### Exercise objective:
A single number is the answer here: the count of lines in the data below that include the word "harga".

Material provided section start

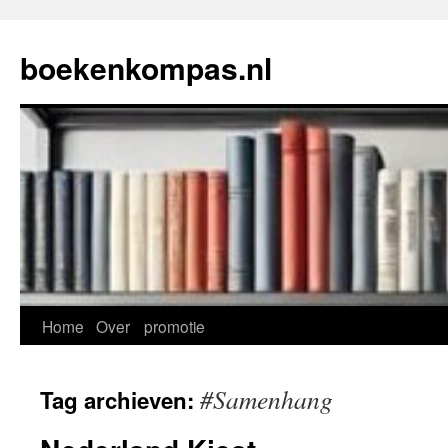
Ga
naar
boekenkompas.nl
de
inhoud
Home
Over
promotie
#Samenhang
Tag archieven:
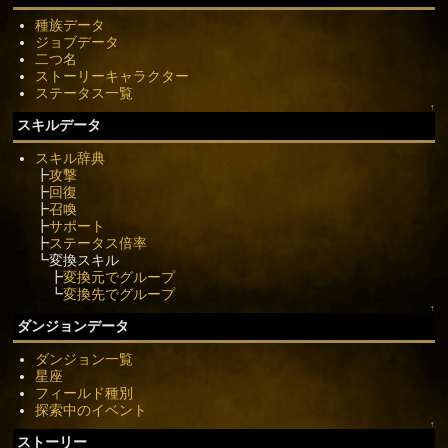
種族データ
ジョブデータ
二つ名
ストーリーキャラクター
ステータス一覧
↑
スキルデータ
スキル辞典
┣
攻撃
┣
回復
┣
召喚
┣
サポート
┣
ステータス倍率
┗変換スキル
┣
変換元でグループ
┗
変換先でグループ
↑
ダンジョンデータ
ダンジョン一覧
星座
フィールド種別
探索中のイベント
↑
ストーリー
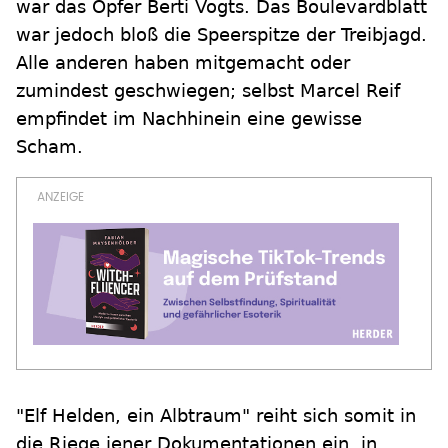
war das Opfer Berti Vogts. Das Boulevardblatt
war jedoch bloß die Speerspitze der Treibjagd.
Alle anderen haben mitgemacht oder
zumindest geschwiegen; selbst Marcel Reif
empfindet im Nachhinein eine gewisse
Scham.
"Elf Helden, ein Albtraum" reiht sich somit in
die Riege jener Dokumentationen ein, in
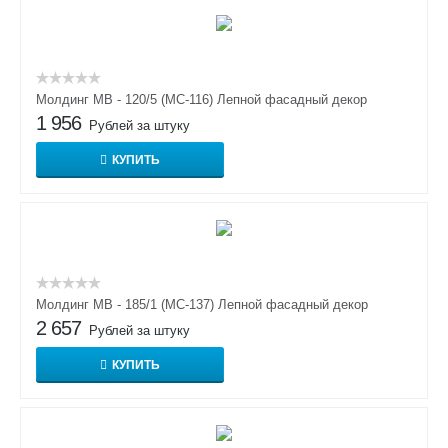
Молдинг МВ - 120/5 (МС-116) Лепной фасадный декор
1 956
Рублей за штуку
КУПИТЬ
Молдинг МВ - 185/1 (МС-137) Лепной фасадный декор
2 657
Рублей за штуку
КУПИТЬ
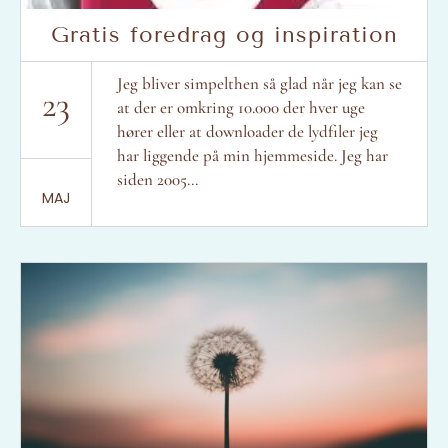
Gratis foredrag og inspiration
Jeg bliver simpelthen så glad når jeg kan se
23
at der er omkring 10.000 der hver uge
hører eller at downloader de lydfiler jeg
har liggende på min hjemmeside. Jeg har
siden 2005...
MAJ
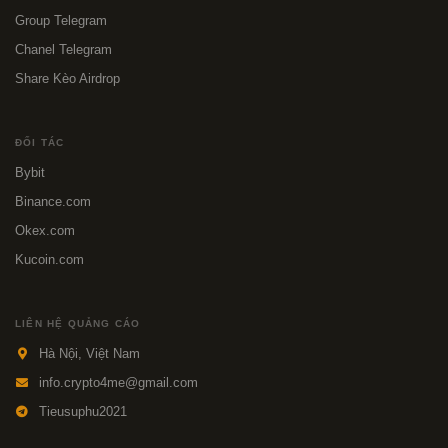
Group Telegram
Chanel Telegram
Share Kèo Airdrop
ĐỐI TÁC
Bybit
Binance.com
Okex.com
Kucoin.com
LIÊN HỆ QUẢNG CÁO
Hà Nội, Việt Nam
info.crypto4me@gmail.com
Tieusuphu2021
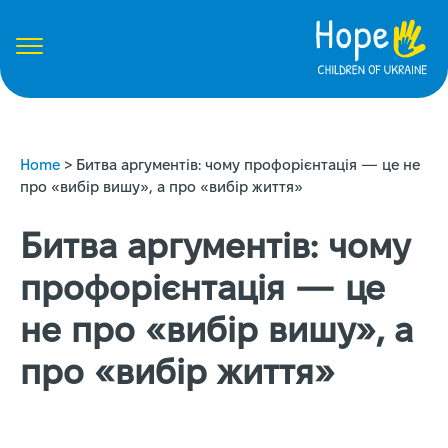
Home
>
Битва аргументів: чому профорієнтація — це не
про «вибір вишу», а про «вибір життя»
Битва аргументів: чому
профорієнтація — це
не про «вибір вишу», а
про «вибір життя»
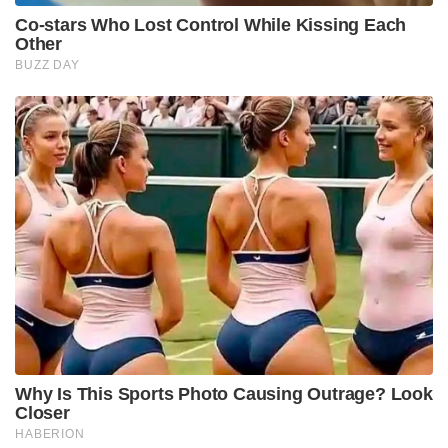
Co-stars Who Lost Control While Kissing Each
Other
BUZZ DAY
Why Is This Sports Photo Causing Outrage? Look
Closer
HABERION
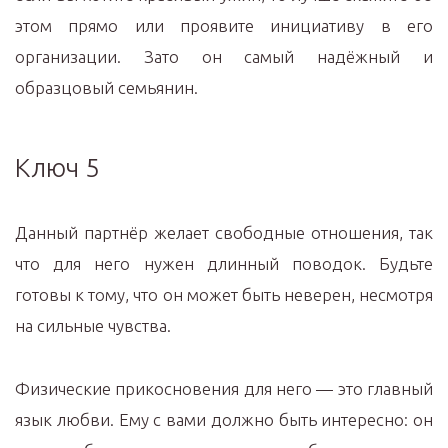
этом прямо или проявите инициативу в его
организации. Зато он самый надёжный и
образцовый семьянин.
Ключ 5
Данный партнёр желает свободные отношения, так
что для него нужен длинный поводок. Будьте
готовы к тому, что он может быть неверен, несмотря
на сильные чувства.
Физические прикосновения для него — это главный
язык любви. Ему с вами должно быть интересно: он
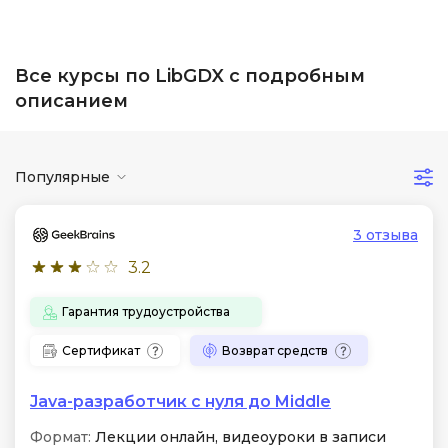
Все курсы по LibGDX с подробным
описанием
Популярные
3 отзыва
3.2
Гарантия трудоустройства
Сертификат
Возврат средств
Java-разработчик с нуля до Middle
Формат:
Лекции онлайн, видеоуроки в записи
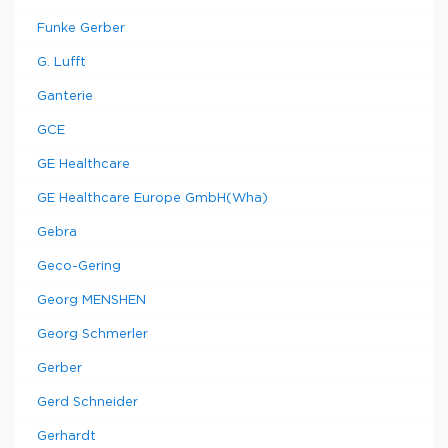
Funke Gerber
G. Lufft
Ganterie
GCE
GE Healthcare
GE Healthcare Europe GmbH(Wha)
Gebra
Geco-Gering
Georg MENSHEN
Georg Schmerler
Gerber
Gerd Schneider
Gerhardt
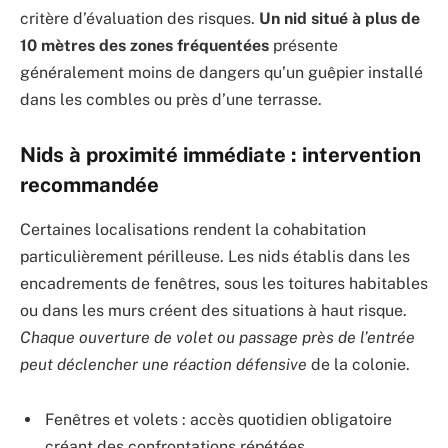
critère d’évaluation des risques.
Un nid situé à plus de
10 mètres des zones fréquentées
présente
généralement moins de dangers qu’un guêpier installé
dans les combles ou près d’une terrasse.
Nids à proximité immédiate : intervention
recommandée
Certaines localisations rendent la cohabitation
particulièrement périlleuse. Les nids établis dans les
encadrements de fenêtres, sous les toitures habitables
ou dans les murs créent des situations à haut risque.
Chaque ouverture de volet ou passage près de l’entrée
peut déclencher une réaction défensive
de la colonie.
Fenêtres et volets : accès quotidien obligatoire
créant des confrontations répétées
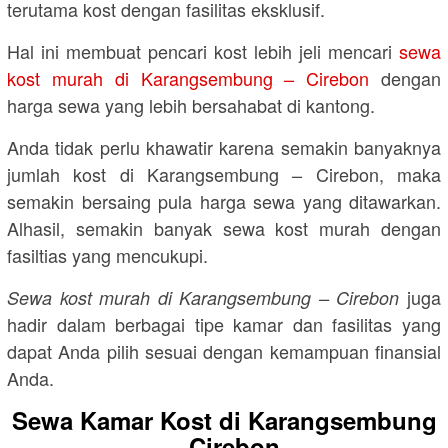
terutama kost dengan fasilitas eksklusif.
Hal ini membuat pencari kost lebih jeli mencari
sewa
kost murah di Karangsembung – Cirebon
dengan
harga sewa yang lebih bersahabat di kantong.
Anda tidak perlu khawatir karena semakin banyaknya
jumlah kost di Karangsembung – Cirebon, maka
semakin bersaing pula harga sewa yang ditawarkan.
Alhasil, semakin banyak sewa kost murah dengan
fasiltias yang mencukupi.
juga
Sewa kost murah di Karangsembung – Cirebon
hadir dalam berbagai tipe kamar dan fasilitas yang
dapat Anda pilih sesuai dengan kemampuan finansial
Anda.
Sewa Kamar Kost di Karangsembung
– Cirebon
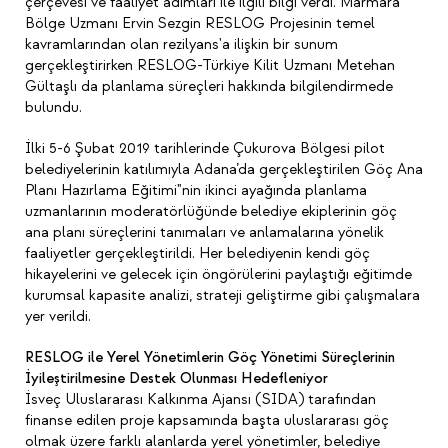
çerçevesi ve faaliyet adımları ile ilgili bilgi verdi. Marmara
Bölge Uzmanı Ervin Sezgin RESLOG Projesinin temel
kavramlarından olan rezilyans'a ilişkin bir sunum
gerçekleştirirken RESLOG-Türkiye Kilit Uzmanı Metehan
Gültaşlı da planlama süreçleri hakkında bilgilendirmede
bulundu.
İlki 5-6 Şubat 2019 tarihlerinde Çukurova Bölgesi pilot
belediyelerinin katılımıyla Adana’da gerçekleştirilen Göç Ana
Planı Hazırlama Eğitimi"nin ikinci ayağında planlama
uzmanlarının moderatörlüğünde belediye ekiplerinin göç
ana planı süreçlerini tanımaları ve anlamalarına yönelik
faaliyetler gerçekleştirildi. Her belediyenin kendi göç
hikayelerini ve gelecek için öngörülerini paylaştığı eğitimde
kurumsal kapasite analizi, strateji geliştirme gibi çalışmalara
yer verildi.
RESLOG ile Yerel Yönetimlerin Göç Yönetimi Süreçlerinin
İyileştirilmesine Destek Olunması Hedefleniyor
İsveç Uluslararası Kalkınma Ajansı (SIDA) tarafından
finanse edilen proje kapsamında başta uluslararası göç
olmak üzere farklı alanlarda yerel yönetimler, belediye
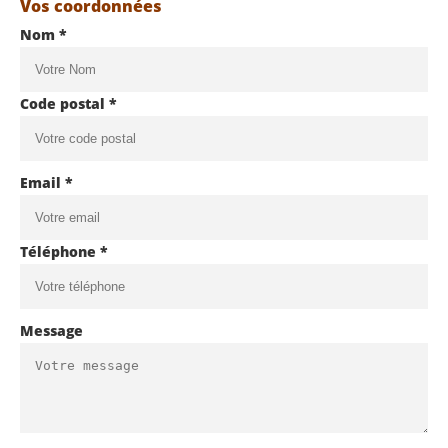
Vos coordonnées
Nom *
Code postal *
Email *
Téléphone *
Message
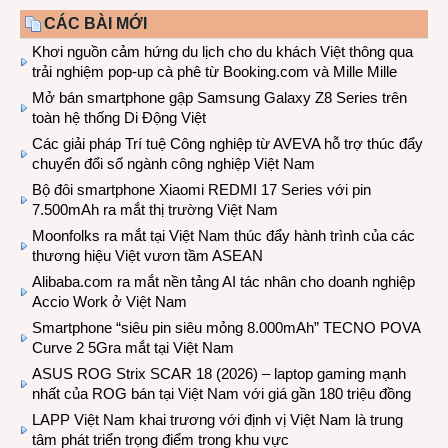
CÁC BÀI MỚI
Khơi nguồn cảm hứng du lịch cho du khách Việt thông qua
trải nghiệm pop-up cà phê từ Booking.com và Mille Mille
Mở bán smartphone gập Samsung Galaxy Z8 Series trên
toàn hệ thống Di Động Việt
Các giải pháp Trí tuệ Công nghiệp từ AVEVA hỗ trợ thúc đẩy
chuyển đổi số ngành công nghiệp Việt Nam
Bộ đôi smartphone Xiaomi REDMI 17 Series với pin
7.500mAh ra mắt thị trường Việt Nam
Moonfolks ra mắt tại Việt Nam thúc đẩy hành trình của các
thương hiệu Việt vươn tầm ASEAN
Alibaba.com ra mắt nền tảng AI tác nhân cho doanh nghiệp
Accio Work ở Việt Nam
Smartphone “siêu pin siêu mỏng 8.000mAh” TECNO POVA
Curve 2 5Gra mắt tại Việt Nam
ASUS ROG Strix SCAR 18 (2026) – laptop gaming mạnh
nhất của ROG bán tại Việt Nam với giá gần 180 triệu đồng
LAPP Việt Nam khai trương với định vị Việt Nam là trung
tâm phát triển trọng điểm trong khu vực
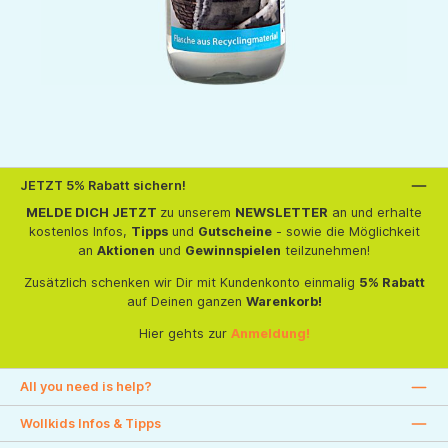
JETZT 5% Rabatt sichern!
MELDE DICH JETZT
zu unserem
NEWSLETTER
an und erhalte
kostenlos Infos,
Tipps
und
Gutscheine
- sowie die Möglichkeit
an
Aktionen
und
Gewinnspielen
teilzunehmen!
Zusätzlich schenken wir Dir mit Kundenkonto einmalig
5% Rabatt
auf Deinen ganzen
Warenkorb!
Hier gehts zur
Anmeldung!
All you need is help?
Wollkids Infos & Tipps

Material provided section end

### Task answer:
2